In China’s biggest cities, delivery workers are dealing with a growing challenge that appears only after they enter the building. As residential towers reach 60, 70 or even 100 floors, the final stretch of a delivery often takes more time than the entire journey across the city. This has led to the rise of a new informal workforce that steps in to complete the climb that delivery riders cannot afford to make.
In cities like Shenzhen, where hundreds of skyscrapers cross the 150 meter mark, couriers now hand off meals and packages to workers known locally as last mile climbers. These workers rush through complex elevator zones, security checkpoints and confusing service corridors so that the original rider can meet strict delivery targets. This system has grown out of necessity, revealing a deep mismatch between towering architecture and everyday logistics.
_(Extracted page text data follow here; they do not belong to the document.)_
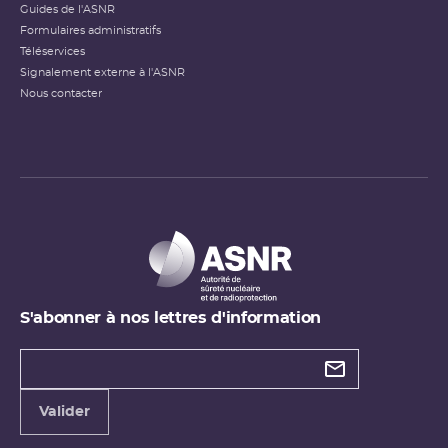
Guides de l'ASNR
Formulaires administratifs
Téléservices
Signalement externe à l'ASNR
Nous contacter
S'abonner à nos lettres d'information
Types de
newsletter
Adresse
Valider
e-
mail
Shenzhen alone has more than two hundred super tall buildings, many housing thousands of residents who rely heavily on food and grocery delivery. Yet these buildings are designed for height and appearance rather than daily service access. Elevators serve different zones, access rules vary widely and the interiors can be difficult to navigate even for residents.
Reports show that couriers often spend thirty to forty minutes inside a single tower. Many now pay younger runners a few yuan per order to complete the final vertical stretch. These workers operate without contracts or formal recognition, filling a gap that the system fails to address.
The problem reflects larger issues in modern urban design. Studies show that inefficient internal layouts in tall towers can triple delivery time compared to mid rise buildings. Urban design experts say developers build for height and branding, not for the movement of workers and services. As a result, dense vertical cities have become difficult environments for the people who keep them running.
The pressures are intensified by platform algorithms that drive China’s vast food delivery market. More than ten million riders work in the sector and hundreds of millions of consumers place orders every day. The systems do not factor in the time required to reach upper floors. Once a workers enters the lobby, the algorithm assumes the delivery is complete.
Although companies have promised improvements after public criticism, researchers say the pressure for speed remains unchanged. Many riders work over twelve hours a day and admit to taking risks to avoid penalties.
The rise of vertical couriers offers a glimpse into how gig work interacts with rapid urban growth. It highlights the strain created when cities reach upward faster than systems can adapt.